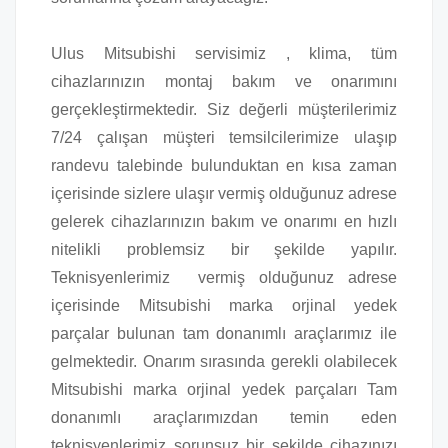
Ulus Mitsubishi servisimiz , klima, tüm
cihazlarınızın montaj bakım ve onarımını
gerçekleştirmektedir. Siz değerli müşterilerimiz
7/24 çalışan müşteri temsilcilerimize ulaşıp
randevu talebinde bulunduktan en kısa zaman
içerisinde sizlere ulaşır vermiş olduğunuz adrese
gelerek cihazlarınızın bakım ve onarımı en hızlı
nitelikli problemsiz bir şekilde yapılır.
Teknisyenlerimiz vermiş olduğunuz adrese
içerisinde Mitsubishi marka orjinal yedek
parçalar bulunan tam donanımlı araçlarımız ile
gelmektedir. Onarım sırasında gerekli olabilecek
Mitsubishi marka orjinal yedek parçaları Tam
donanımlı araçlarımızdan temin eden
teknisyenlerimiz sorunsuz bir şekilde cihazınızı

# WHAT IS REQUIRED:
Looking at the entries above, say how many lines contain the word "olduğunuz". Only the number is wanted.

# ANSWER FOR THE TASK:
2